Whether we realize it or not, food connects us to significant events in our lives, dating back to our very beginnings. I still remember the chocolate-covered graham crackers that I would dip into milk as reward for eating all of my vegetables at dinner. The chocolate was waxy and the crackers insipid, but, oh what a treat for this vegetable-eating eight-year-old. When I reached double digits, cream of tomato soup and grilled cheese was my go-to comfort food. I shudder now when I think of the boxes of Velveeta that I consumed in the going. I sought solace in casseroles during the seventies, and got my first taste of ethnic food in the eighties (introduced to exotic cuisines by Mr. O-P whom I didn't marry until twenty years hence). What we consume changes us. It educates our palates, expands our horizons, and leaves us with the enthusiasm for more.
If you've lasted this long, you're probably wondering what all of this is leading up to. One word: rhubarb. As a kid rhubarb scared me. It looked like celery. Big. Weird. Red. Celery. My grandmother tended to cook it a lot. It was not pretty. Stringy and, frankly, frightening, I tried it when I was six, and never ate it again. So, ever interested in expanding my horizons in my continuing effort to stave off Alzheimer's, I thought that it was probably time to try it again.
Well, I'm a convert. This simple, easy-to-make Rhubarb Ginger Jam, a compilation of four unique recipes, has me convinced. Rhubarb. Is. Yummy. All I can think of now, as I eat it straight from the jar saving the biscuits for later is, why didn't I try this years ago?

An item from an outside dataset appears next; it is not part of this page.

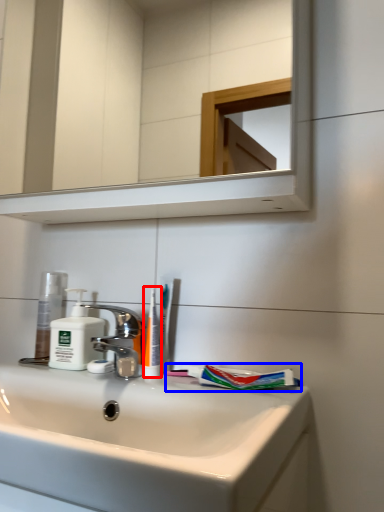 Question: Which object is closer to the camera taking this photo, toothbrush (highlighted by a red box) or toothpaste (highlighted by a blue box)?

I wish I could share it with my mom.
Rhubarb Ginger Jam
2 pounds fresh rhubarb, cleaned, sliced into 3/4" chunks
2 ounces candied ginger, finely chopped
1 heaping cup granulated sugar
1 teaspoon fresh orange peel
Combine all ingredients in heavy medium saucepan. Stir constantly over medium-high heat until sugar dissolves. Continue stirring as you bring to a boil. Reduce heat to medium and simmer until jam thickens and mounds on spoon, stirring often to prevent scorching, about 25-40 minutes. Transfer to jars. Cover and keep chilled, or can and process.